Exercise prompt: From the first line to the last, write out the records exactly, leaving the pictures behind.
━━ Material provided ━━
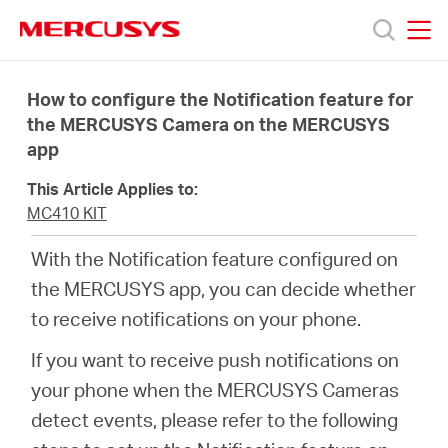
Click
to
skip
MERCUSYS
MERCUSYS
the
Products
navigation
How to configure the Notification feature for
bar
the MERCUSYS Camera on the MERCUSYS
app
Support
This Article Applies to:
About
MC410 KIT
With the Notification feature configured on
Us
the MERCUSYS app, you can decide whether
to receive notifications on your phone.
If you want to receive push notifications on
your phone when the MERCUSYS Cameras
Baltic
detect events, please refer to the following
━━━
Task result:
Click
to
skip
MERCUSYS
MERCUSYS
the
Products
navigation
How to configure the Notification feature for
bar
the MERCUSYS Camera on the MERCUSYS
app
Support
This Article Applies to:
About
MC410 KIT
With the Notification feature configured on
Us
the MERCUSYS app, you can decide whether
to receive notifications on your phone.
If you want to receive push notifications on
your phone when the MERCUSYS Cameras
Baltic
detect events, please refer to the following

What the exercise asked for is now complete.